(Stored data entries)
=== Begin Enclosure ===

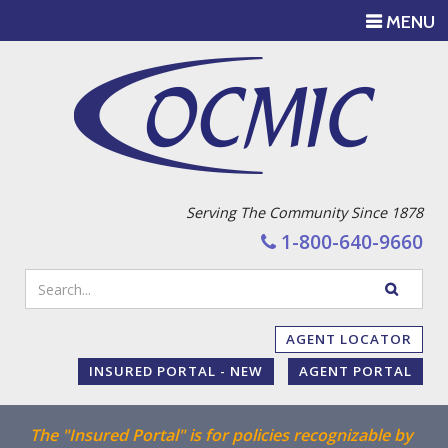
TOGGLE
MENU
NAVIGATI
Serving The Community Since 1878
1-800-640-9660
Enter
SEARC
your
WEBSIT
search
AGENT LOCATOR
terms
INSURED PORTAL - NEW
AGENT PORTAL
The "Insured Portal" is for policies recognizable by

=== End Enclosure ===

Could you write out every line above exactly as it stands, with no images?

RESULT OF THE EXERCISE:
TOGGLE
MENU
NAVIGATI
Serving The Community Since 1878
1-800-640-9660
Enter
SEARC
your
WEBSIT
search
AGENT LOCATOR
terms
INSURED PORTAL - NEW
AGENT PORTAL
The "Insured Portal" is for policies recognizable by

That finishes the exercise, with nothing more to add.